Saturday, June 11, 2022

Salesforce Park

Sights of public misery on San Francisco's streets have become the new normal during the COVID pandemic and the fentanyl scourge among drug addicts.
We walked by the prone young man on Second Street in the Financial District before turning on Minna Alley...
...which led to a semi-secret elevator to downtown's newest oasis, Salesforce Park.
The park has posted a list of prohibitions, and the primal one is "Disturbing the park experience for other visitors in any way."
Salesforce Park is part of the Transit Center boondoggle that was heralded as San Francisco's version of New York's Grand Central Station. The $2 billion plus project instead ended up as the world's most expensive bus station when Caltrain and Amtrak both pulled out of participation.
The park stretches four blocks over the transit center, and there are entryways from a funicular tram, a monster escalator, and a few discreet elevators at street level.
Salesforce Park opened in 2018, but like many projects initiated during the systematically corrupt regime of Mayor Willie Brown, Jr., there were major construction problems.
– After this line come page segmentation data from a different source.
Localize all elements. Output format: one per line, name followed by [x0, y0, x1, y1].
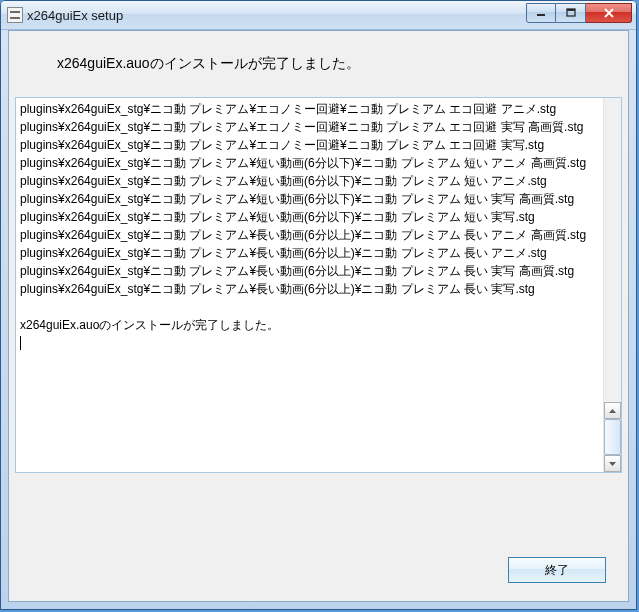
- app-icon: [7, 7, 23, 23]
- text-caret: [20, 336, 21, 350]
- minimize-button[interactable]: [526, 3, 556, 23]
- finish-button[interactable]: 終了: [508, 557, 606, 583]
- app-window: x264guiEx setup x264guiEx.auoのインストールが完了し…: [0, 0, 637, 610]
- close-button[interactable]: [586, 3, 632, 23]
- chevron-down-icon: [609, 462, 616, 466]
- scroll-down-button[interactable]: [604, 455, 621, 472]
- maximize-icon: [566, 8, 576, 18]
- scrollbar-thumb[interactable]: [604, 419, 621, 455]
- install-complete-heading: x264guiEx.auoのインストールが完了しました。: [9, 31, 628, 97]
- window-title: x264guiEx setup: [27, 8, 526, 23]
- window-controls: [526, 3, 632, 23]
- install-log-text[interactable]: plugins¥x264guiEx_stg¥ニコ動 プレミアム¥エコノミー回避¥…: [16, 98, 603, 472]
- log-panel: plugins¥x264guiEx_stg¥ニコ動 プレミアム¥エコノミー回避¥…: [15, 97, 622, 473]
- svg-marker-4: [609, 462, 616, 466]
- chevron-up-icon: [609, 409, 616, 413]
- svg-rect-2: [567, 9, 575, 11]
- svg-rect-0: [537, 14, 545, 16]
- finish-button-label: 終了: [545, 562, 569, 579]
- scroll-up-button[interactable]: [604, 402, 621, 419]
- vertical-scrollbar[interactable]: [603, 98, 621, 472]
- footer: 終了: [9, 473, 628, 601]
- close-icon: [603, 8, 615, 18]
- maximize-button[interactable]: [556, 3, 586, 23]
- minimize-icon: [536, 8, 546, 18]
- svg-marker-3: [609, 409, 616, 413]
- titlebar[interactable]: x264guiEx setup: [1, 1, 636, 30]
- client-area: x264guiEx.auoのインストールが完了しました。 plugins¥x26…: [8, 30, 629, 602]
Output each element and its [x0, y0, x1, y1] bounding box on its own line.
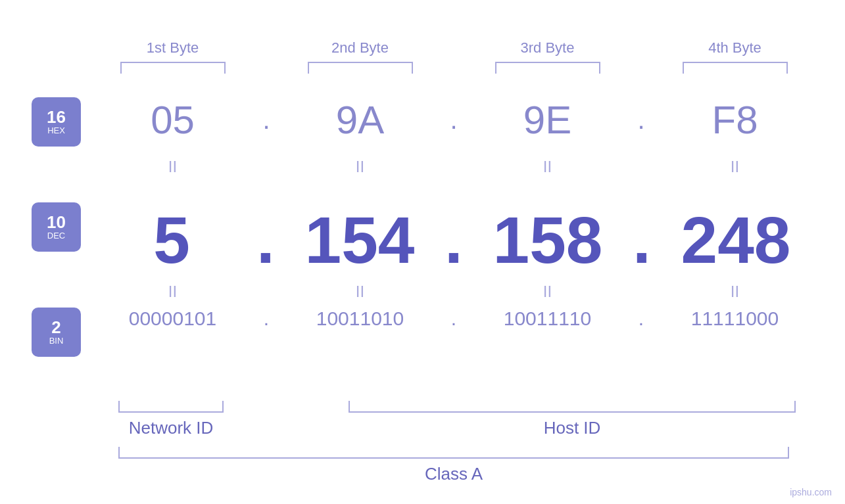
col-2nd-bracket: [308, 62, 413, 74]
dec-row: 5 . 154 . 158 . 248: [92, 202, 815, 278]
network-id-section: Network ID: [92, 401, 250, 438]
dec-dot-3: .: [629, 202, 655, 278]
dec-dot-2: .: [441, 202, 467, 278]
dec-val-2-cell: 154: [280, 202, 439, 278]
dec-val-1: 5: [153, 202, 190, 278]
hex-badge-label: HEX: [47, 126, 65, 136]
equals-row-top: II II II II: [92, 158, 815, 176]
class-bracket: [118, 447, 789, 459]
eq-1-bot: II: [92, 283, 253, 301]
network-id-label: Network ID: [129, 418, 214, 438]
hex-val-1: 05: [151, 97, 195, 143]
dec-val-2: 154: [305, 202, 415, 278]
col-1st-bracket: [120, 62, 226, 74]
bin-badge-label: BIN: [49, 336, 64, 346]
watermark: ipshu.com: [790, 487, 832, 497]
dec-badge-number: 10: [47, 214, 66, 231]
bin-badge: 2 BIN: [32, 308, 81, 357]
col-3rd-label: 3rd Byte: [521, 39, 575, 57]
col-1st-byte: 1st Byte: [92, 39, 253, 74]
main-container: 16 HEX 10 DEC 2 BIN 1st Byte 2nd Byte 3r…: [0, 0, 845, 504]
col-1st-label: 1st Byte: [147, 39, 199, 57]
column-headers: 1st Byte 2nd Byte 3rd Byte 4th Byte: [92, 39, 815, 74]
hex-row: 05 . 9A . 9E . F8: [92, 97, 815, 143]
network-id-bracket: [118, 401, 224, 413]
hex-val-4-cell: F8: [654, 97, 815, 143]
bin-val-2-cell: 10011010: [279, 308, 441, 330]
hex-dot-2: .: [441, 105, 467, 135]
eq-4-bot: II: [654, 283, 815, 301]
hex-val-3-cell: 9E: [467, 97, 628, 143]
bin-val-1: 00000101: [129, 308, 216, 330]
dec-val-4: 248: [681, 202, 791, 278]
bin-val-1-cell: 00000101: [92, 308, 253, 330]
host-id-section: Host ID: [329, 401, 815, 438]
class-row: Class A: [92, 447, 815, 484]
dec-badge: 10 DEC: [32, 202, 81, 252]
id-labels: Network ID Host ID: [92, 401, 815, 438]
eq-2-top: II: [279, 158, 441, 176]
col-4th-label: 4th Byte: [708, 39, 761, 57]
hex-val-2: 9A: [336, 97, 384, 143]
eq-1-top: II: [92, 158, 253, 176]
hex-badge: 16 HEX: [32, 97, 81, 147]
col-3rd-byte: 3rd Byte: [467, 39, 628, 74]
dec-val-3: 158: [493, 202, 603, 278]
bin-val-3-cell: 10011110: [467, 308, 628, 330]
eq-4-top: II: [654, 158, 815, 176]
hex-val-1-cell: 05: [92, 97, 253, 143]
dec-val-1-cell: 5: [92, 202, 251, 278]
equals-row-bottom: II II II II: [92, 283, 815, 301]
hex-val-3: 9E: [523, 97, 571, 143]
eq-3-top: II: [467, 158, 628, 176]
bin-dot-2: .: [441, 308, 467, 330]
host-id-bracket: [349, 401, 796, 413]
col-4th-byte: 4th Byte: [654, 39, 815, 74]
hex-badge-number: 16: [47, 108, 66, 126]
hex-dot-3: .: [628, 105, 654, 135]
hex-dot-1: .: [253, 105, 279, 135]
id-row: Network ID Host ID: [92, 401, 815, 438]
class-label: Class A: [425, 464, 483, 484]
bin-val-4: 11111000: [691, 308, 779, 330]
bin-badge-number: 2: [51, 319, 60, 336]
bin-dot-3: .: [628, 308, 654, 330]
eq-3-bot: II: [467, 283, 628, 301]
host-id-label: Host ID: [544, 418, 601, 438]
col-4th-bracket: [683, 62, 788, 74]
bin-val-4-cell: 11111000: [654, 308, 815, 330]
dec-val-4-cell: 248: [656, 202, 815, 278]
dec-val-3-cell: 158: [468, 202, 627, 278]
hex-val-2-cell: 9A: [279, 97, 441, 143]
dec-dot-1: .: [253, 202, 279, 278]
eq-2-bot: II: [279, 283, 441, 301]
bin-val-3: 10011110: [504, 308, 591, 330]
bin-dot-1: .: [253, 308, 279, 330]
col-3rd-bracket: [495, 62, 600, 74]
col-2nd-label: 2nd Byte: [331, 39, 389, 57]
col-2nd-byte: 2nd Byte: [279, 39, 441, 74]
dec-badge-label: DEC: [47, 231, 65, 241]
bin-val-2: 10011010: [316, 308, 404, 330]
hex-val-4: F8: [712, 97, 758, 143]
bin-row: 00000101 . 10011010 . 10011110 . 1111100…: [92, 308, 815, 330]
Two cracked beams holding up the park were soon discovered, and the place was closed off for a year along with the streets underneath, reopening in 2019.
Last month I visited the park for the first time and was happily surprised by the botanical richness.
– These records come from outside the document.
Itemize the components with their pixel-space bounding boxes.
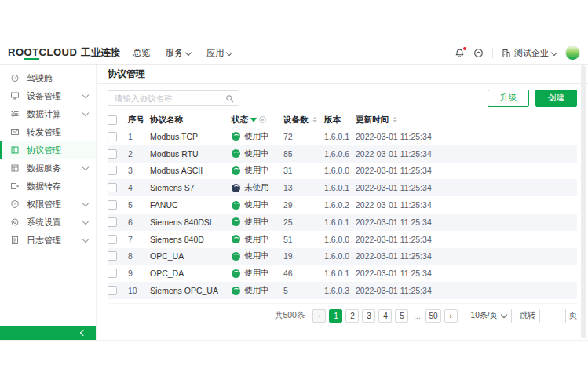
upgrade-button[interactable]: 升级: [488, 90, 529, 107]
table-row[interactable]: 10 Siemens OPC_UA 使用中 5 1.6.0.3 2022-03-…: [108, 282, 577, 299]
org-switcher[interactable]: 测试企业: [502, 47, 557, 59]
row-devices: 72: [283, 132, 324, 141]
row-checkbox[interactable]: [108, 166, 117, 175]
page-button-2[interactable]: 2: [345, 309, 359, 323]
nav-overview[interactable]: 总览: [133, 47, 150, 59]
row-checkbox[interactable]: [108, 149, 117, 159]
sidebar-item-permissions[interactable]: 权限管理: [0, 196, 96, 213]
select-all-checkbox[interactable]: [108, 115, 117, 125]
page-button-50[interactable]: 50: [425, 309, 440, 323]
status-icon: [232, 235, 240, 243]
chevron-down-icon: [82, 200, 89, 206]
table-row[interactable]: 7 Siemens 840D 使用中 51 1.6.0.0 2022-03-01…: [108, 231, 577, 248]
row-version: 1.6.0.0: [324, 166, 356, 175]
row-checkbox[interactable]: [108, 269, 117, 278]
protocol-icon: [10, 145, 20, 155]
table-row[interactable]: 3 Modbus ASCII 使用中 31 1.6.0.0 2022-03-01…: [108, 163, 577, 180]
row-protocol-name: FANUC: [150, 200, 232, 210]
row-checkbox[interactable]: [108, 286, 117, 295]
row-checkbox[interactable]: [108, 217, 117, 227]
row-updated: 2022-03-01 11:25:34: [356, 183, 577, 192]
search-input[interactable]: [113, 93, 225, 104]
page-ellipsis[interactable]: ...: [411, 311, 422, 320]
row-no: 7: [128, 235, 150, 244]
sidebar-item-settings[interactable]: 系统设置: [0, 214, 96, 231]
row-checkbox[interactable]: [108, 132, 117, 141]
prev-page-button[interactable]: ‹: [312, 309, 326, 323]
notification-bell-icon[interactable]: [455, 48, 465, 58]
row-checkbox[interactable]: [108, 251, 117, 261]
row-protocol-name: Modbus ASCII: [150, 166, 232, 175]
header-devices: 设备数: [283, 115, 309, 126]
table-row[interactable]: 1 Modbus TCP 使用中 72 1.6.0.1 2022-03-01 1…: [108, 128, 577, 145]
page-button-5[interactable]: 5: [395, 309, 408, 323]
status-icon: [232, 287, 240, 295]
chevron-down-icon: [185, 49, 192, 55]
brand-logo[interactable]: ROOTCLOUD 工业连接: [8, 46, 120, 60]
nav-services[interactable]: 服务: [166, 47, 191, 59]
row-updated: 2022-03-01 11:25:34: [356, 217, 577, 227]
row-updated: 2022-03-01 11:25:34: [356, 269, 577, 278]
filter-icon[interactable]: [250, 118, 257, 122]
table-row[interactable]: 9 OPC_DA 使用中 46 1.6.0.1 2022-03-01 11:25…: [108, 265, 577, 282]
table-row[interactable]: 6 Siemens 840DSL 使用中 25 1.6.0.1 2022-03-…: [108, 214, 577, 231]
row-no: 1: [128, 132, 150, 141]
row-protocol-name: Siemens S7: [150, 183, 232, 192]
sidebar-item-logs[interactable]: 日志管理: [0, 232, 96, 249]
support-icon[interactable]: [473, 48, 484, 58]
status-icon: [232, 252, 240, 261]
jump-suffix: 页: [569, 310, 578, 321]
status-settings-icon[interactable]: [259, 116, 266, 123]
sidebar-item-data-dump[interactable]: 数据转存: [0, 177, 96, 195]
row-no: 6: [128, 217, 150, 227]
row-version: 1.6.0.1: [324, 132, 356, 141]
status-icon: [232, 269, 240, 278]
row-updated: 2022-03-01 11:25:34: [356, 286, 577, 295]
logo-suffix: 工业连接: [81, 46, 120, 60]
page-size-select[interactable]: 10条/页: [466, 309, 512, 323]
table-header: 序号 协议名称 状态 设备数 版本 更新时间: [108, 111, 577, 128]
dashboard-icon: [10, 73, 20, 83]
row-checkbox[interactable]: [108, 235, 117, 244]
table-row[interactable]: 5 FANUC 使用中 29 1.6.0.2 2022-03-01 11:25:…: [108, 196, 577, 214]
sidebar-collapse-button[interactable]: [0, 326, 96, 340]
page-button-1[interactable]: 1: [329, 309, 342, 323]
table-row[interactable]: 2 Modbus RTU 使用中 85 1.6.0.6 2022-03-01 1…: [108, 145, 577, 163]
row-checkbox[interactable]: [108, 200, 117, 210]
divider: [97, 83, 588, 84]
row-checkbox[interactable]: [108, 183, 117, 192]
sidebar-item-protocols[interactable]: 协议管理: [0, 141, 96, 159]
next-page-button[interactable]: ›: [444, 309, 458, 323]
header-status: 状态: [232, 115, 248, 126]
sidebar-item-dashboard[interactable]: 驾驶舱: [0, 69, 96, 86]
search-icon[interactable]: [225, 94, 234, 103]
chevron-down-icon: [82, 164, 89, 170]
action-buttons: 升级 创建: [488, 90, 577, 107]
chevron-down-icon: [551, 49, 557, 55]
sort-icon[interactable]: [312, 117, 317, 123]
jump-page-input[interactable]: [539, 309, 566, 323]
sidebar-item-forwarding[interactable]: 转发管理: [0, 123, 96, 141]
sidebar-item-data-compute[interactable]: 数据计算: [0, 105, 96, 122]
page-button-4[interactable]: 4: [378, 309, 392, 323]
nav-apps[interactable]: 应用: [206, 47, 232, 59]
row-version: 1.6.0.2: [324, 200, 356, 210]
sidebar-item-data-service[interactable]: 数据服务: [0, 159, 96, 177]
status-label: 使用中: [244, 165, 269, 176]
create-button[interactable]: 创建: [535, 90, 577, 107]
vertical-scrollbar[interactable]: [581, 65, 586, 338]
table-row[interactable]: 8 OPC_UA 使用中 19 1.6.0.0 2022-03-01 11:25…: [108, 248, 577, 265]
notification-dot: [463, 47, 466, 50]
sidebar-item-devices[interactable]: 设备管理: [0, 87, 96, 104]
table-row[interactable]: 4 Siemens S7 未使用 13 1.6.0.1 2022-03-01 1…: [108, 179, 577, 196]
chevron-left-icon: [80, 330, 86, 336]
device-icon: [10, 91, 20, 101]
status-label: 未使用: [244, 182, 269, 193]
header-name: 协议名称: [150, 115, 232, 126]
page-button-3[interactable]: 3: [362, 309, 375, 323]
user-avatar[interactable]: [565, 46, 580, 60]
sort-icon[interactable]: [393, 117, 397, 123]
status-label: 使用中: [244, 268, 269, 279]
status-icon: [232, 201, 240, 210]
row-updated: 2022-03-01 11:25:34: [356, 166, 577, 175]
Besides hosting plant species from all over the world, the place has had enough growing time to look like it's been there for decades.
Sports activities are one of the many prohibitions, but there is an amusing children's playground where we saw a grandfather almost breaking his neck trying to keep up with his grandchildren in a rope obstacle course.
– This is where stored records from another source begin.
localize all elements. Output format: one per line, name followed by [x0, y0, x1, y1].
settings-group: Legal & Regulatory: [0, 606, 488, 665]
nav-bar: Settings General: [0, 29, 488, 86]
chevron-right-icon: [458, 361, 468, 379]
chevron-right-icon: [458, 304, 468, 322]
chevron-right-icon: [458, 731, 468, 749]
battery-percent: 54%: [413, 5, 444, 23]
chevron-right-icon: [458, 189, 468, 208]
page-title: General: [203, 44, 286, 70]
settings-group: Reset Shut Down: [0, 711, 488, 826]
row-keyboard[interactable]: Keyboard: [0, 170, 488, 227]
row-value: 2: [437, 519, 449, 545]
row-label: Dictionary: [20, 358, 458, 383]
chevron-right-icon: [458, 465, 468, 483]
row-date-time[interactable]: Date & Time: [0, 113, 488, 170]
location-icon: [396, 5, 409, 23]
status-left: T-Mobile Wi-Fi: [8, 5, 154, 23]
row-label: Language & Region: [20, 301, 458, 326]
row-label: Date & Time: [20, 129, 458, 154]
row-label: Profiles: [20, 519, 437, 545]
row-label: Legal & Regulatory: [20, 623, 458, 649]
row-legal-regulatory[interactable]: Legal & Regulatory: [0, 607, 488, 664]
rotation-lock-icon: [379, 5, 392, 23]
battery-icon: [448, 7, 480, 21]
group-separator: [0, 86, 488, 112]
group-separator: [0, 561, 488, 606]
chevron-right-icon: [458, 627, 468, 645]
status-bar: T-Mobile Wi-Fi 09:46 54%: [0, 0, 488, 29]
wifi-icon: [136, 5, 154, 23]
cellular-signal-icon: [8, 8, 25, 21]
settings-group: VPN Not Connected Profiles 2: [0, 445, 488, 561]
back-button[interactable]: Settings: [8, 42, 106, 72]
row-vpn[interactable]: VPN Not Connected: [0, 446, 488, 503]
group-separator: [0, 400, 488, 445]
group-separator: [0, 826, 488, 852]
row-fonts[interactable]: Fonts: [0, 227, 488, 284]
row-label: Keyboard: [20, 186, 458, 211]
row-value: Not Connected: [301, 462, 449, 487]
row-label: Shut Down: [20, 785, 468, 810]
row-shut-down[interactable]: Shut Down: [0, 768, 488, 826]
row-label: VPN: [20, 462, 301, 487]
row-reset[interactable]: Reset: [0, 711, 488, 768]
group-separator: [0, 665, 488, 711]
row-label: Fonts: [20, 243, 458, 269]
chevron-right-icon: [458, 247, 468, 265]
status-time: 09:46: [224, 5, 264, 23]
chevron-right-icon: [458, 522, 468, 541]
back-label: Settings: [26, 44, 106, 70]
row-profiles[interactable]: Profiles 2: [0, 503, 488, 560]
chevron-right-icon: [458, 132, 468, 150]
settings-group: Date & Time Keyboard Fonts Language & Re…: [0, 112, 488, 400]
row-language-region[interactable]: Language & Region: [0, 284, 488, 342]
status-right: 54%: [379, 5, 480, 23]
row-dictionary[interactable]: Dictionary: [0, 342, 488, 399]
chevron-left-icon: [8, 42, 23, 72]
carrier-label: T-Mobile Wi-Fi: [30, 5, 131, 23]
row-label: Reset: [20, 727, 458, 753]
On a second visit, we stumbled across "Saturday Sounds," a lunchtime concert program in a sylvan dale.
The performers that afternoon were The Knuckle Knockers (click here), an "Old-Time American Music" trio from Bernal Heights consisting of Bill Foss (banjo, mandolin and vocals), Karen Celia Heil (fiddle, guitar, vocals), and Martha Hawthorne (guitar and vocals). They were completely charming.
On Memorial Day, I went to see one of my favorite local actors, Rudy Guerrero, portraying Macduff in a free Theater Rhinoceros production of Shakespeare's Macbeth, "manipulated by John Fisher," the company's Artistic Director.
The "manipulation" consisted of throwing out much of the play's dialogue and replacing it with meta-nonsense about a struggle to become the Artistic Director of the Rhino. The production was also ambulatory, meaning there were various scenes set in different parts of the Salesforce Park and Transit Center, so the audience had to trundle around as a large group.
Theater Rhino bills itself as "The Longest-Running Queer Theatre in the World." It has had its ups and downs over the decades, but was an interesting local company until John Fisher became its Artistic Director in 2003 and turned it into what is essentially the John Fisher Company. The problem is that he is a mediocre writer and director, and a genuinely bad actor who casts himself in major roles. In this case, he was playing Macbeth in a shouty, declamatory style that was embarrassing to watch.
I love theater where the audience is allowed to move around and explore, but this production was so poorly planned that only about a quarter of the audience could see or hear the second scene, set 50 yards away. The rest of us were jammed against each other on a walkway with a pandemic still raging. "This is ridiculous," I said to the delightful Orange County tourist woman I had befriended while waiting for the show to begin. "It fills me with Gay Shame," and made a quick exit.

1 comment:

  1. Love this. Watched it go up, but have not been in/on the park yet. You've inspired me.